Patty, a hair stylist and the mother of a daughter who is a young adult, continues to work as long as possible. She talks openly with her daughter about the prognosis. Amanda, a self-described ‘spicy’ Mormon and the mother of three young children, constantly wonders about how open she should be in communicating with her children about her feelings. We see Amanda, who has survived the disease the longest among the individuals featured in the film, clipping obituaries of those who have died from cancer. Upfront and resilient, she has written her own obituary and has planned her funeral but she also continues with the routine of being a mother who runs the household. This includes driving lessons with her teenage son.

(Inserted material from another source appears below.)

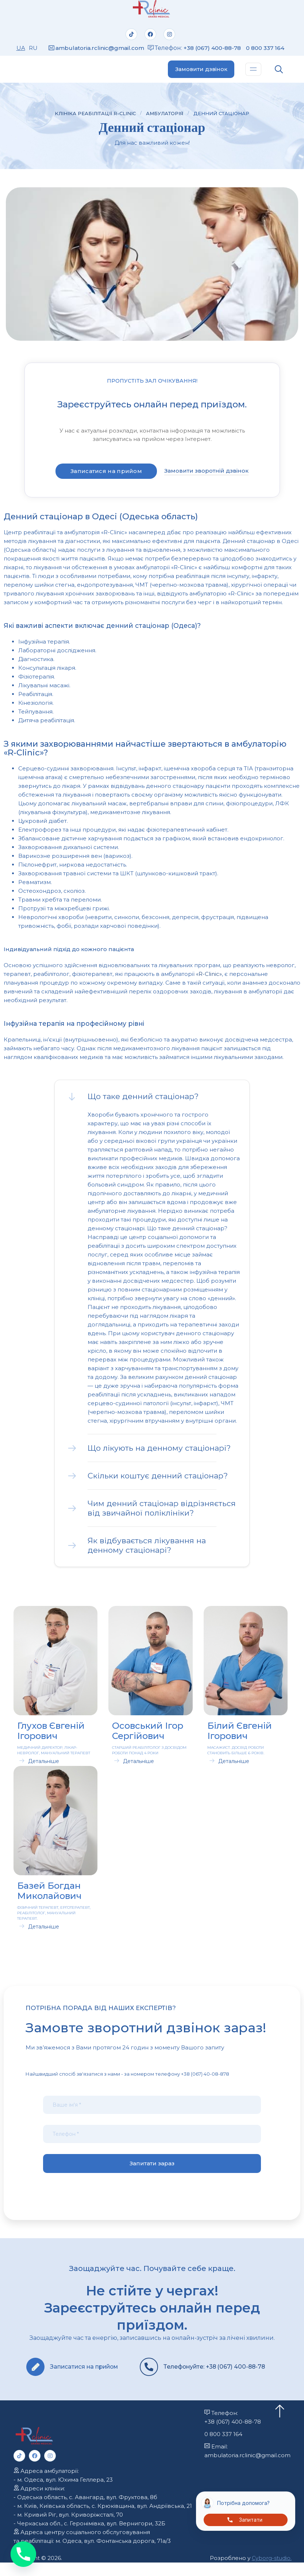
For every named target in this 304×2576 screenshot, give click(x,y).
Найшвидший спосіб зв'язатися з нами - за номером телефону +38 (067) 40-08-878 (127, 2078)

The connecting point, of course, is the group that Gauchay leads and which creates a unique sense of sisterhood among the patients, including the four women. “Gauchay is a fascinating social worker to observe,” Mackenzie says in an interview with The Utah Review. “She knows how to remove the fear of talking about end-of-life issues.”
When Gauchay and Dr. Saundra Buys, the oncologist for the breast cancer team, organized the group, no one signed up to participate. They tried a more direct, personal approach and the group soon became precisely the communication outlet the patients found most useful. Gauchay has impressive natural communication instincts. She explains that she meets these women, who have had extraordinary and fulfilling experiences throughout their lives, for the first time near the end of their days when they are experiencing the most adverse conditions and are at their weakest and most vulnerable. As Lisa, one of the patients featured, says, cancer has brought out the best and worst in herself.
The determined sense of ownership the women take in the group is undeniable. Lisa, whom we see becoming frail and gaunt progressively throughout the film, attends a session just five days before her death. Patty shares the news that she has decided to go into hospice. Gauchay guides the women through an unexpectedly empowering phase that gives them the meaningful outlet of confronting the social alienation – “the narrowing” of the world and their interests, as described in the film – that gradually distances cancer patients from their loved ones who are as anxious as they are well intentioned.
While it is not the world premiere, the Utah Film Center screening will be the first opportunity for families and friends of the women featured in the documentary to see it. The film premiered recently at Doc Utah International Film Festival. It also has been accepted for the Heartland International Film Festival, which opens next week in Indianapolis.
The film is a strong statement about knowing how to communicate sincerely with terminally ill patients not just for the sake of families but also for physicians, oncologists and other members of a patient’s healthcare team. Mackenzie recalls what Barb, who had a distinguished career as a physician and researcher, says about being a Stage IV cancer patient: “we are the failures of medicine.” When the rough cut of the film was ready, Dr. Buys encouraged all of her fellow oncologists on rotation to make time to view the documentary. Indeed, the film should be a valuable resource in any medical ethics or communications course.
Joining Mackenzie on the creative team were producers Scott Thornton, who edited the film, and Marissa Lila. Music was scored by Nami Melumad. Sabi Lowder is education and outreach coordinator. As customary with Mackenzie’s films, a discussion guide has been created to augment the film. The production crew includes familiar names, such as independent Utah-based filmmaker Torben Bernhard.